Enfraquecimento do dólar gera mudança no fluxo global
Em relatório, Gustavo Sung, economista-chefe da Suno Asset, pontua que incertezas e ruídos ligados à administração Trump, tanto no campo econômico quanto geopolítico, vêm enfraquecendo a percepção dos EUA como principal porto seguro dos investimentos.
Outro fator citado é o nível elevado de valuation da bolsa norte-americana, especialmente em setores de tecnologia, o que reduziu a disposição de investidores em manter parcela relevante do patrimônio concentrada apenas nos Estados Unidos.

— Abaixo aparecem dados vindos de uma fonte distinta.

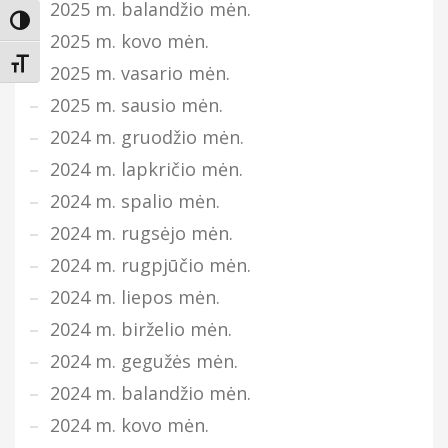
2025 m. balandžio mėn.
Įjungti didesnį kontrastą
2025 m. kovo mėn.
Keisti teksto dydį
2025 m. vasario mėn.
2025 m. sausio mėn.
2024 m. gruodžio mėn.
2024 m. lapkričio mėn.
2024 m. spalio mėn.
2024 m. rugsėjo mėn.
2024 m. rugpjūčio mėn.
2024 m. liepos mėn.
2024 m. birželio mėn.
2024 m. gegužės mėn.
2024 m. balandžio mėn.
2024 m. kovo mėn.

“Esse ambiente incentivou a busca por diversificação geográfica e também por ativos defensivos, como ouro e prata, movimento que ajudou a pressionar o dólar globalmente, refletido na trajetória recente do índice DXY”, diz Sung
FIIs multiestratégia ganham espaço em ambiente de rotação
Para o investidor pessoa física, o principal desafio costuma ser identificar quais setores devem receber os recursos primeiro. Em ciclos de entrada de capital externo, a rotação entre segmentos pode ocorrer rapidamente.
Nesse contexto, fundos multiestratégia têm ganhado espaço por oferecerem maior flexibilidade de alocação, sem depender exclusivamente de um único setor.
Um dos exemplos é o SNME11, que combina diferentes classes de ativos em sua carteira, como CRIs, cotas de FIIs e ações ligadas ao setor imobiliário.
A proposta do fundo é permitir que a gestão ajuste a carteira conforme o momento de mercado, direcionando recursos para os segmentos com melhor relação entre risco e retorno.
Em abril de 2026, o SNME11 anunciou distribuição de R$ 0,10 por cota, equivalente a dividend yield anualizado de aproximadamente 13,35%.
Estrangeiros ainda têm espaço limitado nos FIIs
Apesar do retorno do capital externo à B3, a participação dos investidores não residentes nos fundos imobiliários ainda segue reduzida.
Segundo dados da B3, os investidores estrangeiros representam 4,1% da posição em custódia dos FIIs em março de 2026.
As pessoas físicas continuam como maioria absoluta, com 74% do total investido, seguidas pelos institucionais, com 20,7%.
O cenário sugere que, caso o fluxo internacional avance também sobre os fundos imobiliários, ainda existe espaço relevante para aumento de participação no segmento.